What you are asked to do: Write out each line of the entries below that holds the word "fundit".

Input data:
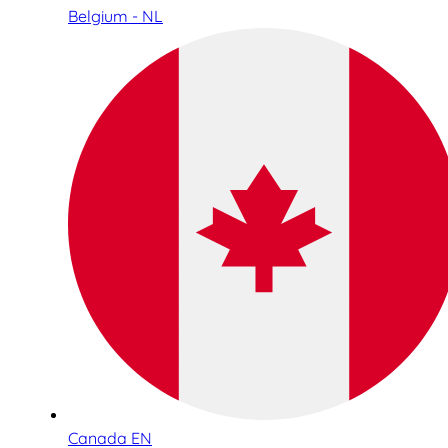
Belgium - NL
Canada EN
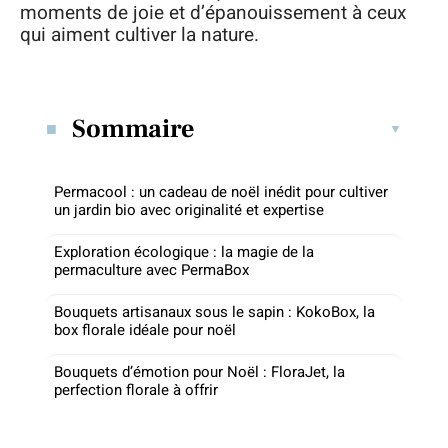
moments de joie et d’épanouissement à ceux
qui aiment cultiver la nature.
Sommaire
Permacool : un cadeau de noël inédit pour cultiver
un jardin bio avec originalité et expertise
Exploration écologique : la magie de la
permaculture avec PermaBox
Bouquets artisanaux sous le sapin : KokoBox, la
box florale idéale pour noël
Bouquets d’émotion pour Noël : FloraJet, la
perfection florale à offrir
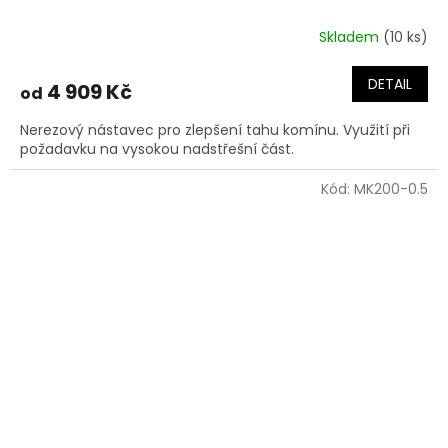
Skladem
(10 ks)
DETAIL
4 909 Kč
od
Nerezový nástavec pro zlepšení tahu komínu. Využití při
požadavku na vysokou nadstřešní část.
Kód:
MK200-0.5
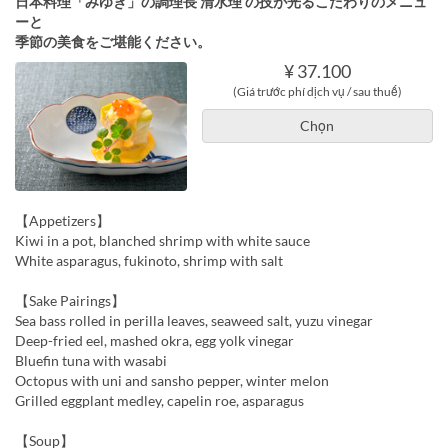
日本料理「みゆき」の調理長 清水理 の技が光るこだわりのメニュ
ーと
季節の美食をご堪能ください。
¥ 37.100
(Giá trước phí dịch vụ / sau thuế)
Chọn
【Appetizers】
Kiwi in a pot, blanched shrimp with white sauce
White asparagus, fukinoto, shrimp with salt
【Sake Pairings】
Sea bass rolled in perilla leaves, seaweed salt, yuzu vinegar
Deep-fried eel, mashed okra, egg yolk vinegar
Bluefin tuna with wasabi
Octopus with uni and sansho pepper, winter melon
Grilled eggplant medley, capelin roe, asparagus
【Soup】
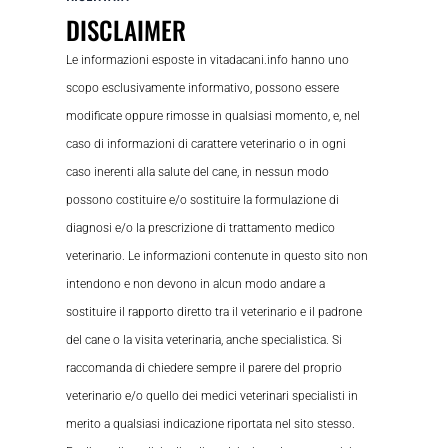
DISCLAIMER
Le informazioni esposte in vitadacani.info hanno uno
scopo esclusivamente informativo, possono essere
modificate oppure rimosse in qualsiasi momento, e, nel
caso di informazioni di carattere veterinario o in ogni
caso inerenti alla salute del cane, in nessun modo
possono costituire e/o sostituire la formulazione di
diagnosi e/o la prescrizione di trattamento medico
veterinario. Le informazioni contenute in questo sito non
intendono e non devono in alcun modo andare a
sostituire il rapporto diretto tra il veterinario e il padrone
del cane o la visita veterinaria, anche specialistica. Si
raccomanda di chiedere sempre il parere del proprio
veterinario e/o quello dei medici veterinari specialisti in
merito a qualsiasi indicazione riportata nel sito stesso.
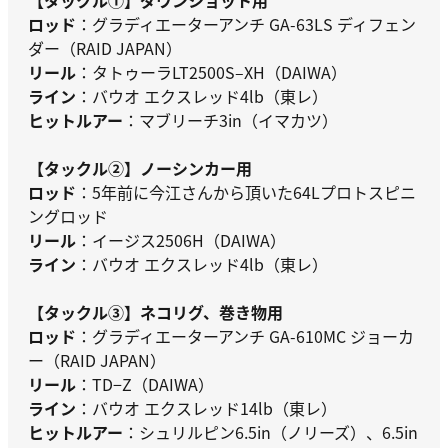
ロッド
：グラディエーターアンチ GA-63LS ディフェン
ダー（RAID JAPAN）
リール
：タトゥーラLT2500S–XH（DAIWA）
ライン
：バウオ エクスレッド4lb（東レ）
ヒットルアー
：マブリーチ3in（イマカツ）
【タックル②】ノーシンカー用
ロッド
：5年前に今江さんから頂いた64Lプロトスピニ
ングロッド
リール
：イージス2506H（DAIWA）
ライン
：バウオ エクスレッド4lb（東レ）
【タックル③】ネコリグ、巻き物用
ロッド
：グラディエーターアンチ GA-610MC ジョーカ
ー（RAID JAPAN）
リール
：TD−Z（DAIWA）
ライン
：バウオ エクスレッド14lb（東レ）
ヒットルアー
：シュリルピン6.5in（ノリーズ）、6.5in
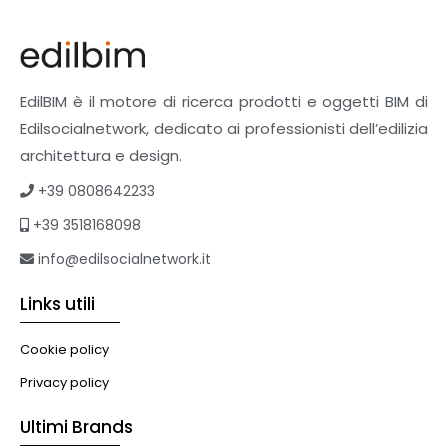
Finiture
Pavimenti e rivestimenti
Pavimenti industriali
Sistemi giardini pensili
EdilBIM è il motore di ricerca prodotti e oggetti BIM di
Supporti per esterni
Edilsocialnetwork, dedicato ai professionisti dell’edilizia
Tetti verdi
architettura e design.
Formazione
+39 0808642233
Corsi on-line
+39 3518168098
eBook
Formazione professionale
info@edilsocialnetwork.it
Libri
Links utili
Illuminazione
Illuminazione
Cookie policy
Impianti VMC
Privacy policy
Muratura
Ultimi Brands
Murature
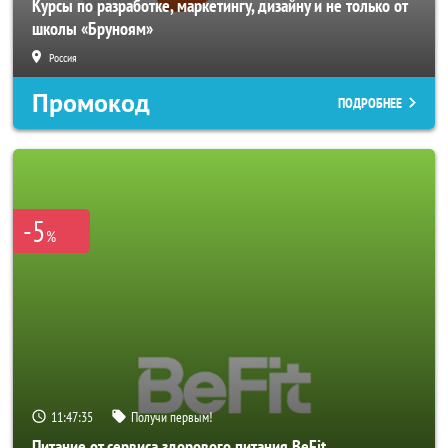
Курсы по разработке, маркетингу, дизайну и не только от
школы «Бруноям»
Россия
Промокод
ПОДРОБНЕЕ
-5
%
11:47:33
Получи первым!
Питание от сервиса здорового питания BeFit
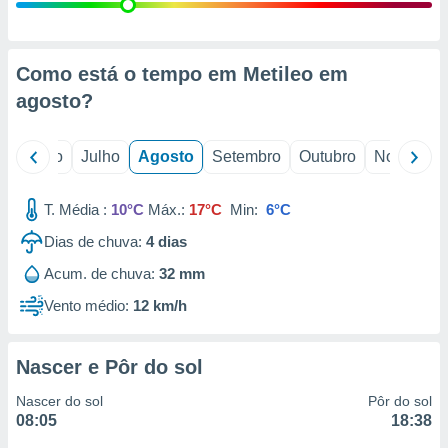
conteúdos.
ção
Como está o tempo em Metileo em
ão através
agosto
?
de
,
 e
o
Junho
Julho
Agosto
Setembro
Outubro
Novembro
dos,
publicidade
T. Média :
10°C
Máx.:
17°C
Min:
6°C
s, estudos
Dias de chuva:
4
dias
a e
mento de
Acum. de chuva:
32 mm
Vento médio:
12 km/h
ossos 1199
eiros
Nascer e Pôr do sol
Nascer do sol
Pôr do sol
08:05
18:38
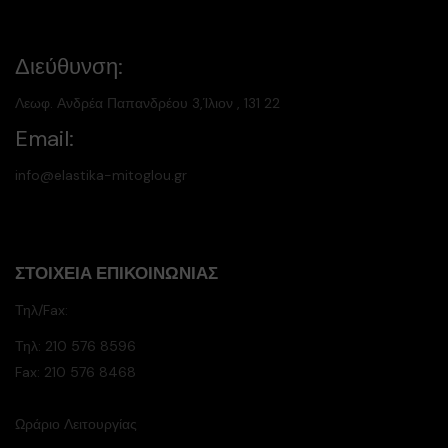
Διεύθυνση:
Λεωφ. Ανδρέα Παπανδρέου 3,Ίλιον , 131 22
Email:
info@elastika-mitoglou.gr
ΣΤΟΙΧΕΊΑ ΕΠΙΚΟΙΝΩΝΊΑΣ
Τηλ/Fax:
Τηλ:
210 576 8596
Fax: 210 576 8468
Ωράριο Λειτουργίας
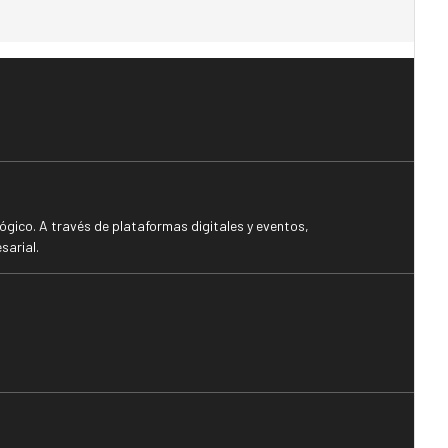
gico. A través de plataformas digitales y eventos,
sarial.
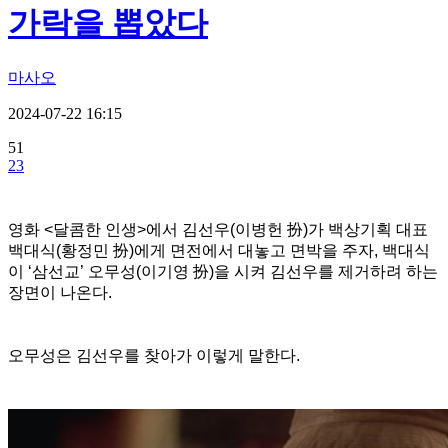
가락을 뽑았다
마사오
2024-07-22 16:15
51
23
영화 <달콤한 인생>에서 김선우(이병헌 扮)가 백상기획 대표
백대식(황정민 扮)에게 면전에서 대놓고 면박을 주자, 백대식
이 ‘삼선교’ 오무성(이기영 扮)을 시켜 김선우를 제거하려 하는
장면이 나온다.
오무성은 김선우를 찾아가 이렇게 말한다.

==

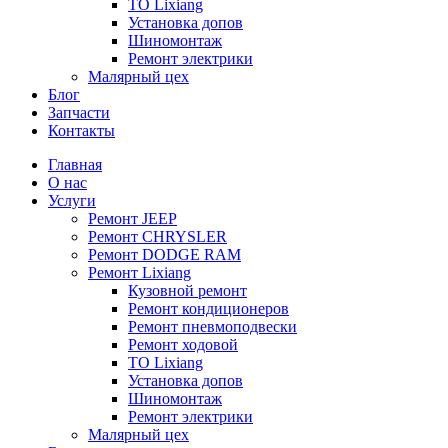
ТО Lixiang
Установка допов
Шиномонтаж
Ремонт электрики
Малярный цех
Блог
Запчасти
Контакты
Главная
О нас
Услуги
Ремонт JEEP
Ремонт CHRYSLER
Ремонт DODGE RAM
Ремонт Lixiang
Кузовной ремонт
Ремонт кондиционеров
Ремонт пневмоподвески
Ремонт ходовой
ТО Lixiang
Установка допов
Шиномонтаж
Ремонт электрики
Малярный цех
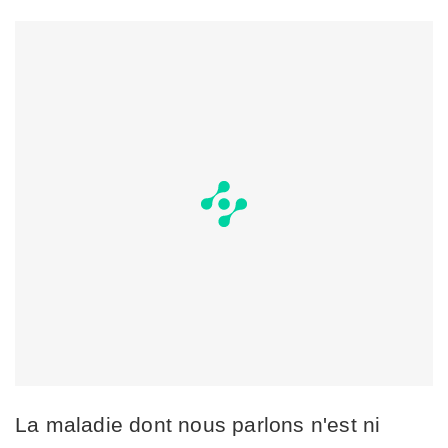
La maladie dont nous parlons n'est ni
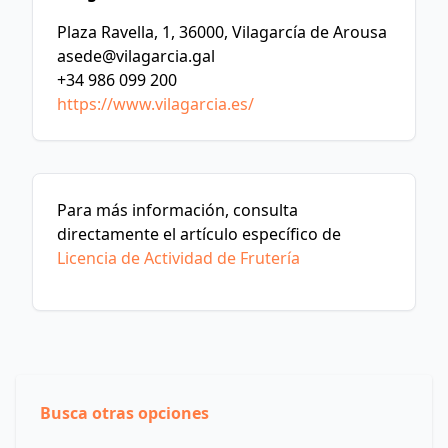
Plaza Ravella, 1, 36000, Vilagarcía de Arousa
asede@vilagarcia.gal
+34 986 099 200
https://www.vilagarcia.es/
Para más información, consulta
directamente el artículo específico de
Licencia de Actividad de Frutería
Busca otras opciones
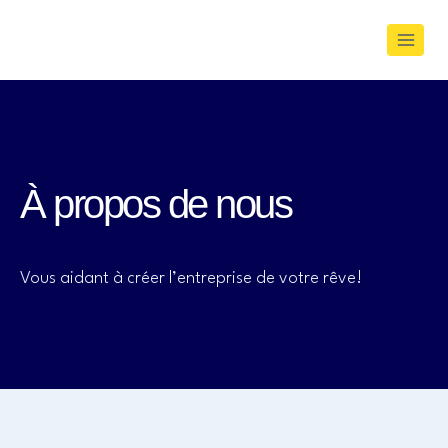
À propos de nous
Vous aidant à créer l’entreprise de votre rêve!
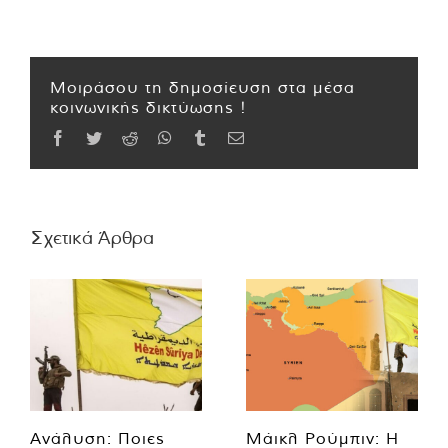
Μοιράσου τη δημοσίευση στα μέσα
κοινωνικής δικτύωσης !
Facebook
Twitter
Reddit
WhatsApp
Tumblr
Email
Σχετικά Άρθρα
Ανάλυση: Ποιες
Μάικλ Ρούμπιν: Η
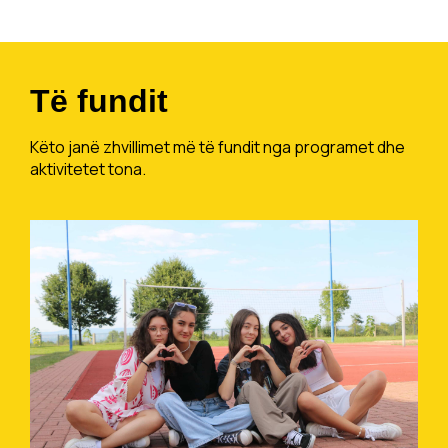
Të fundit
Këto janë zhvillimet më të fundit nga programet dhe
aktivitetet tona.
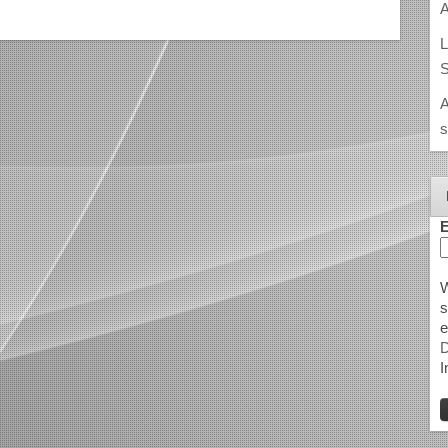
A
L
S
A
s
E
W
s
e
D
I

---

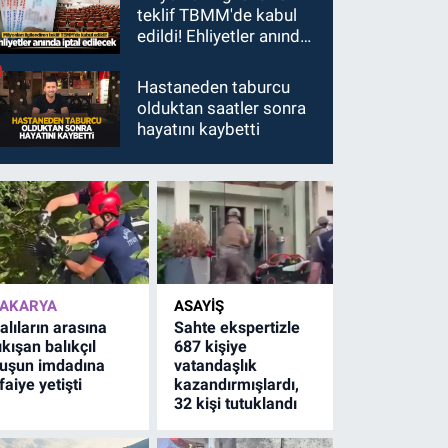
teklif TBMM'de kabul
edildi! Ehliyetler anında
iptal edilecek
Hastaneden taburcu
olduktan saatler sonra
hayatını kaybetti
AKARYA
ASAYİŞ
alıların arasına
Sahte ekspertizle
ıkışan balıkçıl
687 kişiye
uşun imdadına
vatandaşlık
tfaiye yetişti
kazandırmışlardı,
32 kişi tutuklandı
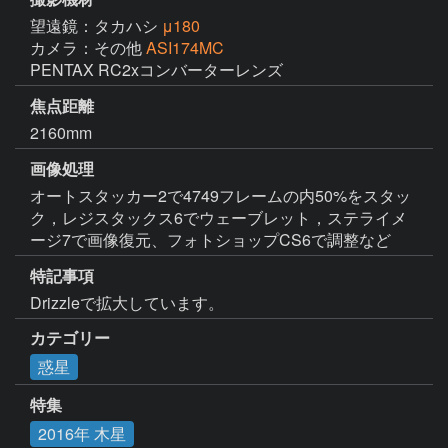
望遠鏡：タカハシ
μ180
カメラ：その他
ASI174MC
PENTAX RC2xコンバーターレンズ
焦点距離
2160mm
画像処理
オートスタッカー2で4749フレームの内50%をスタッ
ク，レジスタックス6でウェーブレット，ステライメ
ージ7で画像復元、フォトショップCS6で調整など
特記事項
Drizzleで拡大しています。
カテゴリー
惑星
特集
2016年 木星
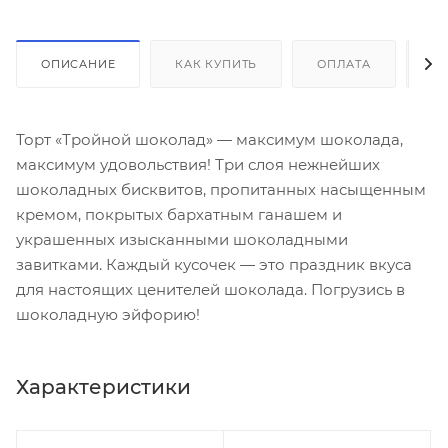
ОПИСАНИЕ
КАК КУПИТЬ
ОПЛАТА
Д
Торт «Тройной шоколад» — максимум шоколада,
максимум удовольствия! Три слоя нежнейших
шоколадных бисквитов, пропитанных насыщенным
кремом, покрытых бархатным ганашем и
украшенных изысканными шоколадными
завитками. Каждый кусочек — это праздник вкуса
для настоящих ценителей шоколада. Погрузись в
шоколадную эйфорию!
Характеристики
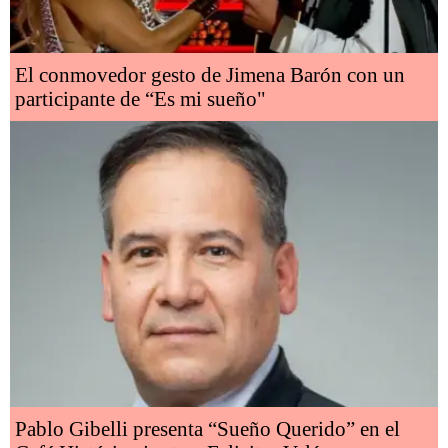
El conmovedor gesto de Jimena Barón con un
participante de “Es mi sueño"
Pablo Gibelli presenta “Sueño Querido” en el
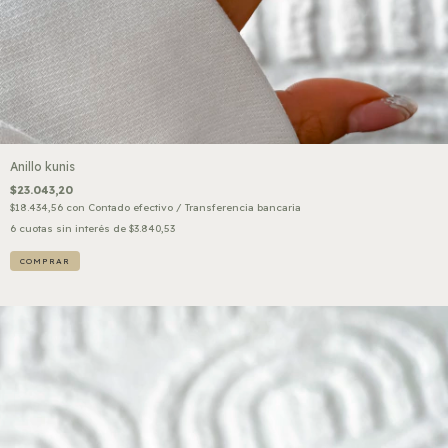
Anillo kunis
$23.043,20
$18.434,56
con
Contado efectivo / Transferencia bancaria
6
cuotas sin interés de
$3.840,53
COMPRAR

Solution for this task:
Të fundit
Këto janë zhvillimet më të fundit nga programet dhe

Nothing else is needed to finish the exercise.